[Opening GIVEN RECORDS section]

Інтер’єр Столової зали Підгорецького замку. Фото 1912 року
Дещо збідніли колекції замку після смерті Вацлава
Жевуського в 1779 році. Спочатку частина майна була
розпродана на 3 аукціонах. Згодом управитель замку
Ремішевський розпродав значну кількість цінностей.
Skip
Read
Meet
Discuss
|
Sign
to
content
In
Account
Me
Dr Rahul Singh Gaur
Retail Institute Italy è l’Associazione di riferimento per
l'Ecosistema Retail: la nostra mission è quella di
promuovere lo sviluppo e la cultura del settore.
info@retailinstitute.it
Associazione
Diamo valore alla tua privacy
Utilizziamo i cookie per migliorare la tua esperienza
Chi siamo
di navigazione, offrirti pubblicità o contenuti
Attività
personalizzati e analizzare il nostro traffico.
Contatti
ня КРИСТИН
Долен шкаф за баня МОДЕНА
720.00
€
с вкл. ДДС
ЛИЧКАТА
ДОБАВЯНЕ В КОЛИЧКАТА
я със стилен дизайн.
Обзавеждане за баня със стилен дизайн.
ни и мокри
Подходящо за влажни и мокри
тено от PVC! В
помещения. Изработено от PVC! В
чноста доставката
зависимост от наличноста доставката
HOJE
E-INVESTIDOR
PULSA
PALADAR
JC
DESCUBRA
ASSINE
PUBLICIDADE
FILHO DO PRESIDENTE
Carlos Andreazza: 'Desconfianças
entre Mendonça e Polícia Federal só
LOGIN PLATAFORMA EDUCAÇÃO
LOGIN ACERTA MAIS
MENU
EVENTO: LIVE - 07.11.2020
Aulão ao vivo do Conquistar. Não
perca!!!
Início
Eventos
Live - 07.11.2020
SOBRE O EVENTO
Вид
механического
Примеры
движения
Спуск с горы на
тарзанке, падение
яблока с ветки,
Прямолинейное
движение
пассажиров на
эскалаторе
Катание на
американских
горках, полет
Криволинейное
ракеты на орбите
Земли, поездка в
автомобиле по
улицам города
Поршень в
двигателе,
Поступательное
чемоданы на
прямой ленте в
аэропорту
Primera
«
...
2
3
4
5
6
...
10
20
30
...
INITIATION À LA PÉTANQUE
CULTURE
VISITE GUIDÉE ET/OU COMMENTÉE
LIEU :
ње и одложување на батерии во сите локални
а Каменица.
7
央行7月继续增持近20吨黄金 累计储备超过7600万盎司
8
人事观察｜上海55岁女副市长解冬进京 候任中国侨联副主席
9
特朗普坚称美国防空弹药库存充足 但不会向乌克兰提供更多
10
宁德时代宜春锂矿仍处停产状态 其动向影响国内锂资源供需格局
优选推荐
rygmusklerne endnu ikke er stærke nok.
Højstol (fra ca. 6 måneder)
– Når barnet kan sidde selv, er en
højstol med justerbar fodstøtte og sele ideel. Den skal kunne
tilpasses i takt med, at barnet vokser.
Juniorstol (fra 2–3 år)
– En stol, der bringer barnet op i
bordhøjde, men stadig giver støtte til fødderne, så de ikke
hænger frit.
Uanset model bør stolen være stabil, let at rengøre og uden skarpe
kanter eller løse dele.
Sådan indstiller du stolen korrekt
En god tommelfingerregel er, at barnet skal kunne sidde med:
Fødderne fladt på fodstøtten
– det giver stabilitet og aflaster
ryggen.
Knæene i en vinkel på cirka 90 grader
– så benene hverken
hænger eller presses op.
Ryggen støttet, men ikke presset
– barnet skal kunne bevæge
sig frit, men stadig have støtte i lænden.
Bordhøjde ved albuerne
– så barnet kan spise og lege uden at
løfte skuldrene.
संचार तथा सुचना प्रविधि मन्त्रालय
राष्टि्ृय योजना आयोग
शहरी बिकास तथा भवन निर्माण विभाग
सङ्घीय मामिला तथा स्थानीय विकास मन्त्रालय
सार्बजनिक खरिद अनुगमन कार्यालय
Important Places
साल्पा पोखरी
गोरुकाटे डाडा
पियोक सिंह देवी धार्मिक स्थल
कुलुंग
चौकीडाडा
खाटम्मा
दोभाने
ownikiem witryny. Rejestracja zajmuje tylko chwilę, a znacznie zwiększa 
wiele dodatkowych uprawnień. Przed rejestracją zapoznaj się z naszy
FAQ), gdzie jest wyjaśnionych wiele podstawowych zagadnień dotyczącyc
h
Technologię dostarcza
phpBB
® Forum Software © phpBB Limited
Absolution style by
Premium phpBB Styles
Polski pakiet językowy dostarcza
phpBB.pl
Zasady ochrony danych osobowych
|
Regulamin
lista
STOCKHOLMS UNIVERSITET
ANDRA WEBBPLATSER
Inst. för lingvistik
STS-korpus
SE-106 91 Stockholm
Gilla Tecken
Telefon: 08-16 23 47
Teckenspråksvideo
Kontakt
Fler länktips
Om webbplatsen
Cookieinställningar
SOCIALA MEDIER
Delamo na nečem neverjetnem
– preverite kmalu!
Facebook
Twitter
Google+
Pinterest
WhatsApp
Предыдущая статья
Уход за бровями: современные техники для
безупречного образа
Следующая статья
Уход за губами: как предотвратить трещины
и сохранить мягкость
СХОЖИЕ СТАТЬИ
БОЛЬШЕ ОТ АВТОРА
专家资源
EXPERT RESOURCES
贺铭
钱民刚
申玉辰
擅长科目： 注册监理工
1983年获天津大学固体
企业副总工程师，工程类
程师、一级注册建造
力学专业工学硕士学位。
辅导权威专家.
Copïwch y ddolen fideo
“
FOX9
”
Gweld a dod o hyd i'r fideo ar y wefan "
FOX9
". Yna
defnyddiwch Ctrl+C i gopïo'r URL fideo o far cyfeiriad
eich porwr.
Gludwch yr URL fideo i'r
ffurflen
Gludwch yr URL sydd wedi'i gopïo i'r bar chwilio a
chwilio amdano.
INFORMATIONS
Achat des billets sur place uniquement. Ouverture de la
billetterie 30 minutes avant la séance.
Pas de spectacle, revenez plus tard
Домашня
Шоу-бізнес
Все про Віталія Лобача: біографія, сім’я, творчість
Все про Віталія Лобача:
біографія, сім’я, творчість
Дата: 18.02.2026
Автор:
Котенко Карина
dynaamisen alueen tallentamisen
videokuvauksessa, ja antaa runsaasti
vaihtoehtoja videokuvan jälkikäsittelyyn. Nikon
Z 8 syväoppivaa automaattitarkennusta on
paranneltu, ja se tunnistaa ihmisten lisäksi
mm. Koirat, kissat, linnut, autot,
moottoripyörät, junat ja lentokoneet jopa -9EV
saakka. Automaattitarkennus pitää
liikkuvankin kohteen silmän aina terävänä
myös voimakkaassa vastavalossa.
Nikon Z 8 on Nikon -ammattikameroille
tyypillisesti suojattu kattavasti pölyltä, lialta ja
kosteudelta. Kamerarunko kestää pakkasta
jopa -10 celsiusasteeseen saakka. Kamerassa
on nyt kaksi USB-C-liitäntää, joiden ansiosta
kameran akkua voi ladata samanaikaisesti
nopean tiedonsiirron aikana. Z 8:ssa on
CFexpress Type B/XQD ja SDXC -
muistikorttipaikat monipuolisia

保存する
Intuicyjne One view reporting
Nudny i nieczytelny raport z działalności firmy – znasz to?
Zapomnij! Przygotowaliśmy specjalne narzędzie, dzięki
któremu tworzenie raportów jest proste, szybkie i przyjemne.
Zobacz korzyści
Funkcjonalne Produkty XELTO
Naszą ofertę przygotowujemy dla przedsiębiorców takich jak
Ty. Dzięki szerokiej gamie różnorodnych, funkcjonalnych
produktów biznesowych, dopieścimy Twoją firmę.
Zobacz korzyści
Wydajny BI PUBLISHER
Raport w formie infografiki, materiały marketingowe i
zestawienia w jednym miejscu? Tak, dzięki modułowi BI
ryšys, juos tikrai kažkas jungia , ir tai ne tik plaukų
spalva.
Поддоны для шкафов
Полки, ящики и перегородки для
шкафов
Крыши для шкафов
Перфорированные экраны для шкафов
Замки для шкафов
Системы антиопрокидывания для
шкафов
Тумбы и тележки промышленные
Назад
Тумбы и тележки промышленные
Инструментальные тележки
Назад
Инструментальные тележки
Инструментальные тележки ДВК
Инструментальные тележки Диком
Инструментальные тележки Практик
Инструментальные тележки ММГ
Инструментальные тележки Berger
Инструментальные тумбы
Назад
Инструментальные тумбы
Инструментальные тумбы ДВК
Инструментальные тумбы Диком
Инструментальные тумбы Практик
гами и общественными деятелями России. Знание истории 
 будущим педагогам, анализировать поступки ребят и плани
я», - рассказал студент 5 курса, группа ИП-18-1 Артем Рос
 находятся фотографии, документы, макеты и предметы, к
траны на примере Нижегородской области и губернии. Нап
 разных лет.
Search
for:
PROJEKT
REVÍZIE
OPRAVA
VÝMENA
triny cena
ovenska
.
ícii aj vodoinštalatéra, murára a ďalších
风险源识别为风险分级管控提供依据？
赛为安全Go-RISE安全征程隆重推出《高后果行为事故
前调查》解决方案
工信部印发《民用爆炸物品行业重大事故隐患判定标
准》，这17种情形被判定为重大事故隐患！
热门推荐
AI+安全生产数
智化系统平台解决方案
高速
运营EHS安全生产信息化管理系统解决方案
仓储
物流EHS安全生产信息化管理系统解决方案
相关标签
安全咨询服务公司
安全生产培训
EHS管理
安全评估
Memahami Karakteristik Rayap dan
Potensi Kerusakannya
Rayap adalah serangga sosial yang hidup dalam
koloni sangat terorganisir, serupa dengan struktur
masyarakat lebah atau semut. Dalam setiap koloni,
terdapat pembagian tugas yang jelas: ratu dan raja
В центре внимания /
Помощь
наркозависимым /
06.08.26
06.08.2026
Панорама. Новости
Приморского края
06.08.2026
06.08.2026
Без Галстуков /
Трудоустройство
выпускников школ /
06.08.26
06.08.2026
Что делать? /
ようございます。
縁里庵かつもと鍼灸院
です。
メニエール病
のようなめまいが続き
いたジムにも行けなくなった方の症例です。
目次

[Closing GIVEN RECORDS section]

## WORK INSTRUCTIONS
Check the records above and copy each line that has the string "eller".

## EXERCISE RESPONSE
kanter eller løse dele.
hænger eller presses op.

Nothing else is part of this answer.